La démocratisation culturelle est, depuis les années 1980 en France, un combat que les musées entendent mener en rendant leur établissement inclusif - le mot d’ordre des services des publics - afin de toucher le plus grand nombre. On démocratise, on vulgarise, on donne accès à, on veille à s’éloigner de toutes formes de savoir descendant… Entre “grand public” et “public éloigné”, nos cœurs vacillent. Tout, ou presque, est mis en place pour accueillir le public le plus vaste et le plus diversifié. Pour autant, pouvons-nous affirmer, quarante ans après, remplir ces missions, et ce, sans aucun dévoiement ?
Je sais mieux que toi
Décembre 2017, j’ai l’occasion d'intervenir dans une classe de CM2 de Villiers-le-Bel (Val d’Oise), pour leur parler de la Culture et du musée qu’ils vont bientôt visiter, le château d’Ecouen. Pas encore diplômée, je me demande : que dit-on, à des enfants de cet âge ? Il n’est évidemment pas question de passer deux heures sur Alberti, la perspective... Le château d’Ecouen est surtout connu par son autre nom, le musée national de la Renaissance. Si je ne me sens alors pas à même de vulgariser les arts de la Renaissance, je m’aperçois que des mots “musée” et “national” me viennent une multitude d’idées et de questionnement. Je réalise que je suis davantage intéressée par ce qu’ils ont à m’apprendre plutôt qu’à ce que j’ai à leur délivrer.
“Qui est-ce qui a le droit d’aller au musée ?” Tout le monde ! Bien sûr ! C’est ce qu’ils me disent immédiatement.
“Et qui a le droit de dire son avis sur ce qu’il y a au musée ?”
Pêle-mêle, ils me répondent : “les adultes”, “ceux qui savent”, “qui ont fait des études”, “vous” !
La diapositive suivante est prête à semer la confusion. Je leur montre alors une reproduction de 26a Black and White de Jackson Pollock, et après un petit moment, je leur dis :
“Je déteste”.
Celles et ceux qui avaient osé dire qu’ils appréciaient se regardent, gênés que la détentrice du savoir, selon eux, ait un avis foncièrement contraire au leur.
“Moi j’adore, ça me fait toujours quelque chose de voir ça.”
Malheur, voilà que leur maîtresse n’est pas d’accord avec moi. Comment se peut-il que les deux garantes de la connaissance ne disent pas la même chose ? Est-ce que toutes les réponses sont bonnes ?
26a Black and White, Jackson Pollock, 1948, 205 x 121,7 cm
La culture est à toutes et tous
Février 2020, plus de deux ans ont passé, mais cette médiation accompagne toujours mes réflexions sur le métier que je souhaite exercer puisque c’est le moment où j’ai véritablement été confrontée à cette réalité : il y a ceux qui savent, et il y a ceux qui ne savent pas.

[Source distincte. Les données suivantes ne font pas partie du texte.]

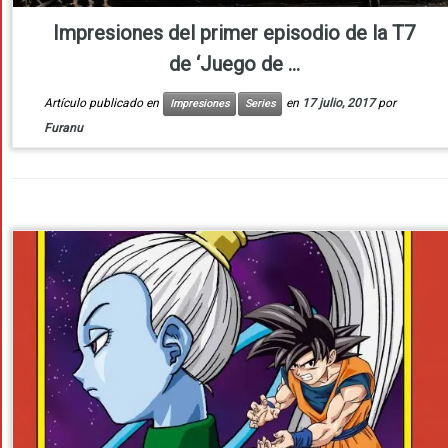
Impresiones del primer episodio de la T7
de ‘Juego de ...
Artículo publicado en
en
17 julio, 2017
por
Impresiones
Series
Furanu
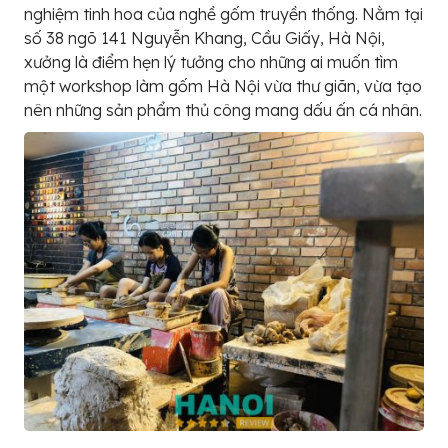
nghiệm tinh hoa của nghề gốm truyền thống. Nằm tại
số 38 ngõ 141 Nguyễn Khang, Cầu Giấy, Hà Nội,
xưởng là điểm hẹn lý tưởng cho những ai muốn tìm
một workshop làm gốm Hà Nội vừa thư giãn, vừa tạo
nên những sản phẩm thủ công mang dấu ấn cá nhân.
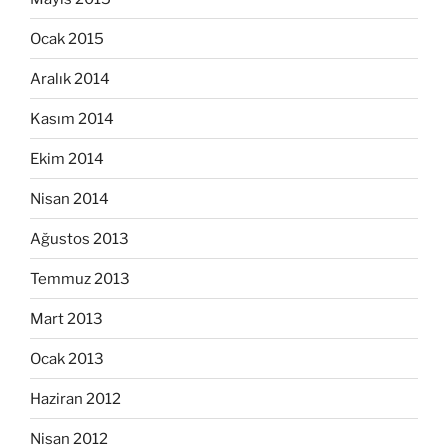
Ocak 2015
Aralık 2014
Kasım 2014
Ekim 2014
Nisan 2014
Ağustos 2013
Temmuz 2013
Mart 2013
Ocak 2013
Haziran 2012
Nisan 2012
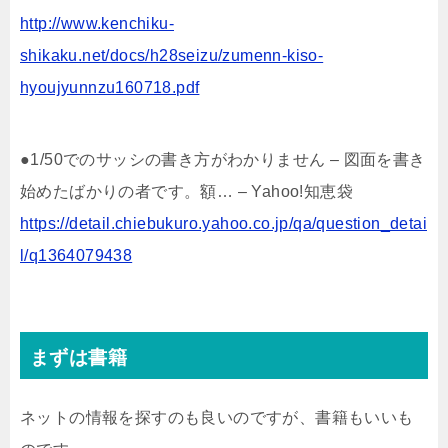
http://www.kenchiku-
shikaku.net/docs/h28seizu/zumenn-kiso-
hyoujyunnzu160718.pdf
●1/50でのサッシの書き方がわかりません – 図面を書き
始めたばかりの者です。額… – Yahoo!知恵袋
https://detail.chiebukuro.yahoo.co.jp/qa/question_detai
l/q1364079438
まずは書籍
ネットの情報を探すのも良いのですが、書籍もいいも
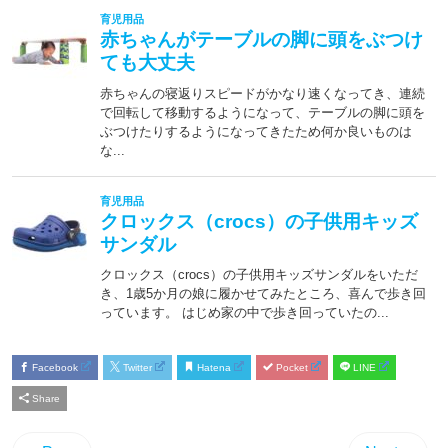
Facebook
Twitter
Hatena
Pocket
LINE
Share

Pire encore : il y aurait ceux qui ont le droit de dire ce qu’ils ressentent face à une œuvre, et les autres. La culture est parvenue à supplanter la subjectivité au profit d’une “science exacte”. Telle œuvre est digne d’intérêt, telle autre est une vulgaire croûte. Cet opéra est une merveille, ce concert une torture pour les oreilles. Ce film ? Un chef d’œuvre ! Celui-ci ? Qui se contente de ces blockbusters sans émotion ?
L’histoire de la Culture est ponctuée de moment où l’on a décidé de constituer des instances dignes de décider ce qui est, ou non, de l’Art. L’Académie des Beaux-Arts décidait de mettre en lumière certains artistes au détriment d’autres, comme le font encore aujourd’hui des critiques d’art ou commissaires d’expositions. Cette émission encense tel chanteur et dans le même temps des personnalités dites cultivées hiérarchisent les goûts cinématographiques. Un sentiment de honte entoure alors les malheureux qui diront, devant la mauvaise personne, n’avoir jamais lu un seul roman de Balzac.
Cette critique n’est alors pas propre au musée, elle s’ouvre à tous les champs de la culture, et s’étend même au-delà. En laissant planer l’ombre de la pensée légitime, on prend le risque de retirer tout esprit critique par la réduction au silence des pensées et ressentis de chacun. On ne s’interroge plus, nous ne sommes pas en mesure d’émettre un avis qui vaille d’être défendu, sur l’Art ou la société. À l’heure où l’Académie représentant le septième art en France émet, par ses récompenses, un avis discutable sur la Culture, il est temps plus que jamais d’entendre les voix de toutes et tous.
Ainsi, que nous soyons médiatrice, muséographe ou toute autre professionnelle de la culture, nous avons la possibilité de déconstruire cette légitimité, de l’ouvrir à la diversité et au dialogue.